A 2-year-old male with a recent history of otitis media and upper respiratory infection, who is being treated with amoxicillin for 8 days, presented to his pediatrician for evaluation of a new rash and fever. The father reports the development of two distinct papular lesions on the posterior neck that resembled "bug bites" 2 days prior to presentation. Subsequently, over the following 24 hours, the morphology of the lesions transformed to reddish-blue, larger annular lesions and multiple other lesions appear on his trunk and extremities. Each lesion lasted for several days and was reported as itchy. The parents attempted to alleviate the symptoms with ibuprofen, with little improvement. 

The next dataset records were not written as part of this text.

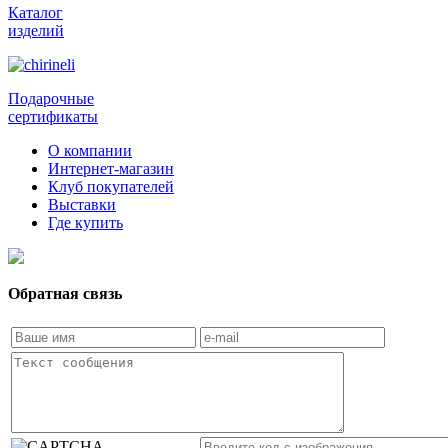
Каталог
изделий
Подарочные
сертификаты
О компании
Интернет-магазин
Клуб покупателей
Выставки
Где купить
Обратная связь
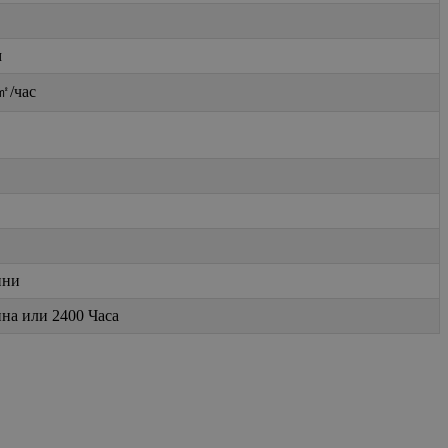
м
㎡/час
ини
ина или 2400 Часа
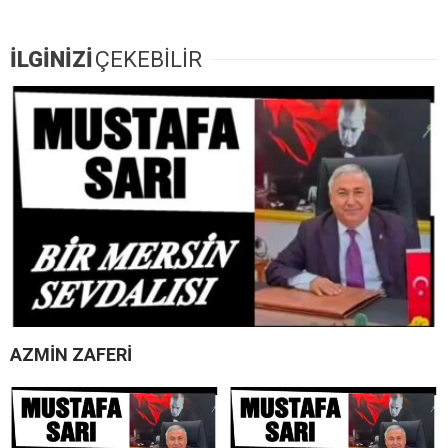
İLGİNİZİ
ÇEKEBİLİR
AZMİN ZAFERİ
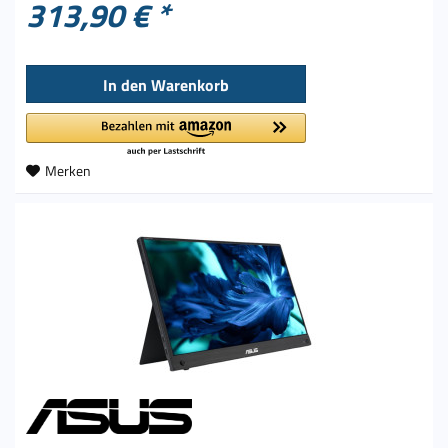
313,90 € *
In den
Warenkorb
Merken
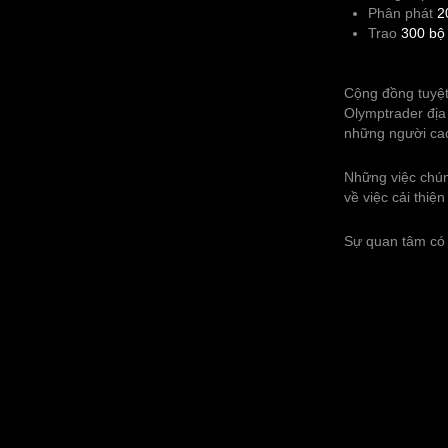
Phân phát
2
Trao
300 bộ
Cộng đồng tuyệt
Olymptrader địa
những người cao
Những việc chún
về việc cải thiệ
Sự quan tâm có 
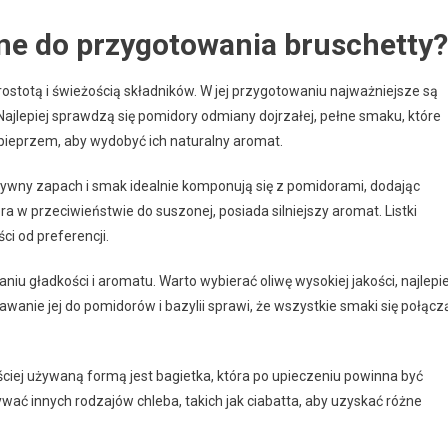
dne do przygotowania bruschetty?
ostotą i świeżością składników. W jej przygotowaniu najważniejsze są
. Najlepiej sprawdzą się pomidory odmiany dojrzałej, pełne smaku, które
 pieprzem, aby wydobyć ich naturalny aromat.
nsywny zapach i smak idealnie komponują się z pomidorami, dodając
óra w przeciwieństwie do suszonej, posiada silniejszy aromat. Listki
ci od preferencji.
aniu gładkości i aromatu. Warto wybierać oliwę wysokiej jakości, najlepie
anie jej do pomidorów i bazylii sprawi, że wszystkie smaki się połącz
ściej używaną formą jest bagietka, która po upieczeniu powinna być
wać innych rodzajów chleba, takich jak ciabatta, aby uzyskać różne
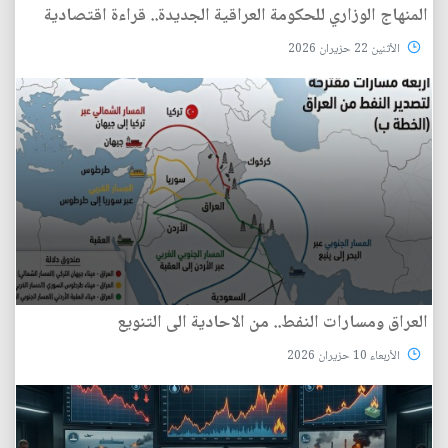
المنهاج الوزاري للحكومة العراقية الجديدة.. قراءة اقتصادية
الأثنين 22 حزيران 2026
العراق ومسارات النفط.. من الاحادية الى التنويع
الأربعاء 10 حزيران 2026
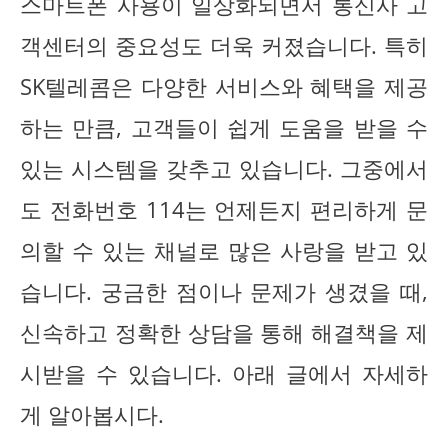
스마트폰 사용이 일상화되면서 통신사 고
객센터의 중요성도 더욱 커졌습니다. 특히
SK텔레콤은 다양한 서비스와 혜택을 제공
하는 만큼, 고객들이 쉽게 도움을 받을 수
있는 시스템을 갖추고 있습니다. 그중에서
도 전화번호 114는 언제든지 편리하게 문
의할 수 있는 채널로 많은 사랑을 받고 있
습니다. 궁금한 점이나 문제가 생겼을 때,
신속하고 정확한 상담을 통해 해결책을 제
시받을 수 있습니다. 아래 글에서 자세하
게 알아봅시다.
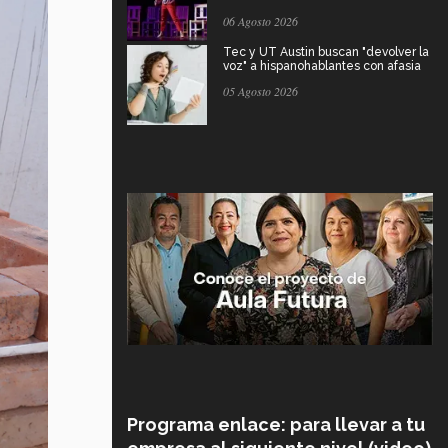
06 Agosto 2026
Tec y UT Austin buscan "devolver la
voz" a hispanohablantes con afasia
05 Agosto 2026
Programa enlace: para llevar a tu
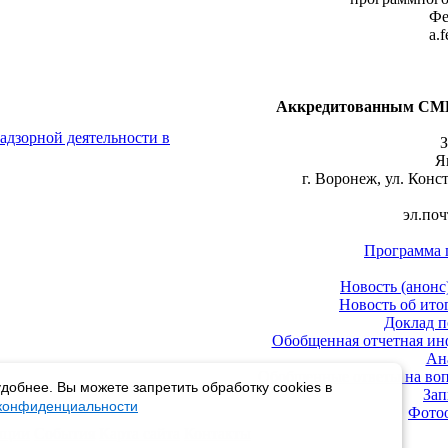
Фе
a.
Аккредитованным СМИ
адзорной деятельности в
З
Я
г. Воронеж, ул. Конст
эл.поч
Программа 
Новость (анонс
Новость об ито
Доклад п
Обобщенная отчетная ин
Ан
Обобщенные ответы на воп
добнее. Вы можете запретить обработку cookies в
Зап
 конфиденциальности
Фото
пции
События
Карта сайта
Контакты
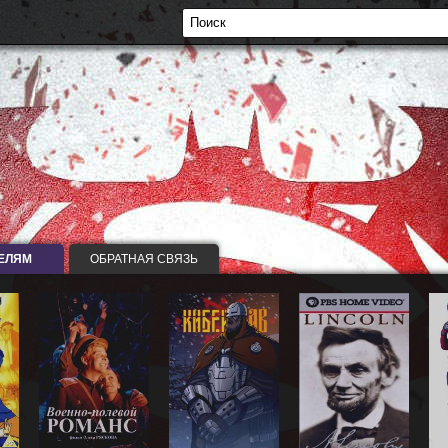
ЕЛЯМ
ОБРАТНАЯ СВЯЗЬ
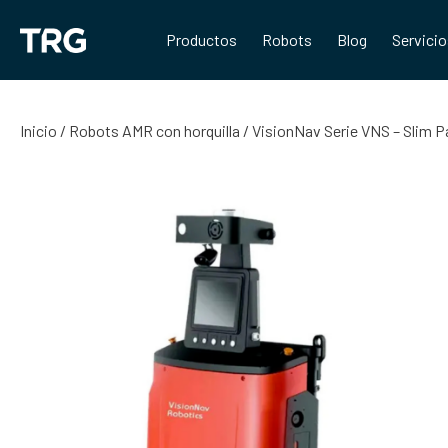
Saltar
al
Productos
Robots
Blog
Servici
contenido
Inicio
/
Robots AMR con horquilla
/ VisionNav Serie VNS – Slim P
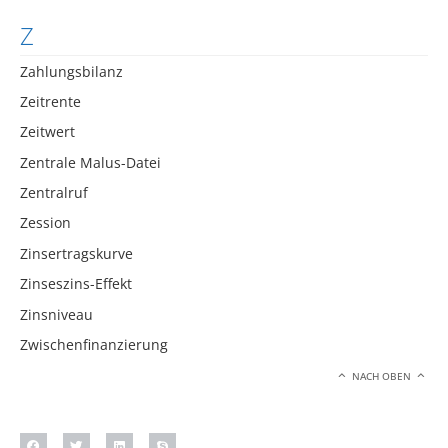
Z
Zahlungsbilanz
Zeitrente
Zeitwert
Zentrale Malus-Datei
Zentralruf
Zession
Zinsertragskurve
Zinseszins-Effekt
Zinsniveau
Zwischenfinanzierung
NACH OBEN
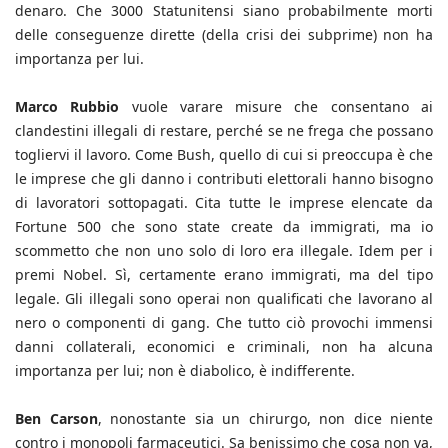
denaro. Che 3000 Statunitensi siano probabilmente morti
delle conseguenze dirette (della crisi dei subprime) non ha
importanza per lui.
Marco Rubbio
vuole varare misure che consentano ai
clandestini illegali di restare, perché se ne frega che possano
togliervi il lavoro. Come Bush, quello di cui si preoccupa è che
le imprese che gli danno i contributi elettorali hanno bisogno
di lavoratori sottopagati. Cita tutte le imprese elencate da
Fortune 500 che sono state create da immigrati, ma io
scommetto che non uno solo di loro era illegale. Idem per i
premi Nobel. Sì, certamente erano immigrati, ma del tipo
legale. Gli illegali sono operai non qualificati che lavorano al
nero o componenti di gang. Che tutto ciò provochi immensi
danni collaterali, economici e criminali, non ha alcuna
importanza per lui; non è diabolico, è indifferente.
Ben Carson
, nonostante sia un chirurgo, non dice niente
contro i monopoli farmaceutici. Sa benissimo che cosa non va,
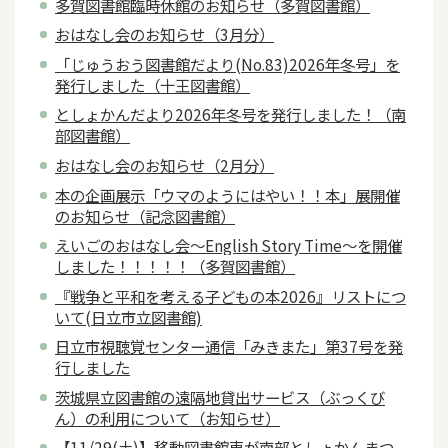
多賀図書館臨時休館のお知らせ（多賀図書館）
おはなし会のお知らせ（3月分）
「じゅうおう図書館だより(No.83)2026年冬号」を
発行しました（十王図書館）
としょかんだより2026年冬号を発行しました！（南
部図書館）
おはなし会のお知らせ（2月分）
本の企画展示「ウマのようにはやい！！本」展開催
のお知らせ（記念図書館）
えいごのおはなし会～English Story Time～を開催
しました！！！！！（多賀図書館）
『戦争と平和を考える子どもの本2026』リストにつ
いて(日立市立図書館)
日立市視聴覚センター通信「みきまた」第37号を発
行しました
茨城県立図書館の遠隔地貸出サービス（ぶっくび
ん）の利用について（お知らせ）
【11/29(土)】移動図書館車が南部としょかんまつ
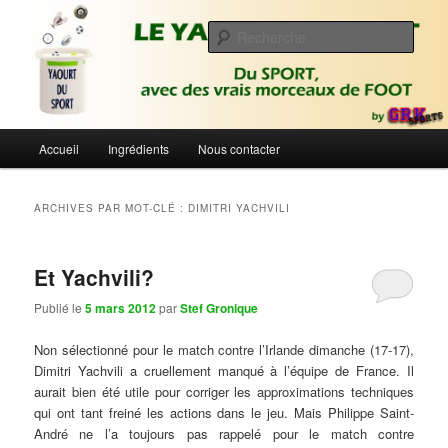
Aller
Aller
Du sport avec des vrais morceaux de foot | Gronique's Sports Blog
au
au
Rech
contenu
contenu
principal
secondaire
Le Yaourt du Sport
Menu
Accueil
Ingrédients
Nous contacter
principal
ARCHIVES PAR MOT-CLÉ :
DIMITRI YACHVILI
Et Yachvili?
Publié le
5 mars 2012
par
Stef Gronique
Non sélectionné pour le match contre l’Irlande dimanche (17-17),
Dimitri Yachvili a cruellement manqué à l’équipe de France. Il
aurait bien été utile pour corriger les approximations techniques
qui ont tant freiné les actions dans le jeu. Mais Philippe Saint-
André ne l’a toujours pas rappelé pour le match contre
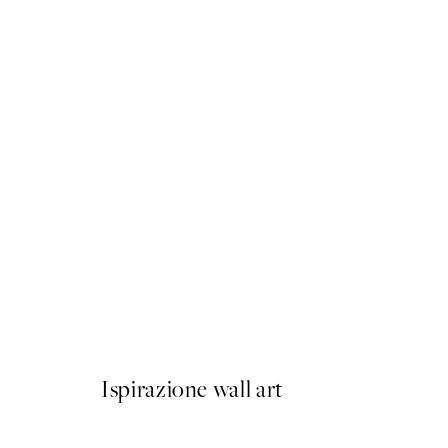
50%*
Flying Bunny Poster
Da 3,98 €
7,95 €
Ispirazione wall art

The day prior to presentation, the family took the patient to the ED for evaluation of the lesions and concomitant swelling of the face, eyelids, hands, and feet, as well as fever and irritability. The ED discharged the patient after comprehensive examination and arranged follow-up in the dermatology clinic the following day. Review of systems further revealed limited gait. Parents denied any recent travel or pets residing in the home. Family history is noncontributory. 

 

Physical exam 

The patient is a well-appearing toddler, who is in no acute distress but is irritable. Patient is afebrile, with a temperature of 99.5°F, and vital signs are within normal limits. On skin examination, there are serpiginous and annular confluent erythematous urticarial plaques with a central ecchymotic discoloration over the eyes, peripheral malar distribution, neck, chest, abdomen, back, buttock, extremities, hands, and feet. There is notable eyelid, hand, and feet edema. There was no mucosal involvement. The patient has posterior cervical lymphadenopathy but no hepatomegaly or splenomegaly. The patient refused to walk.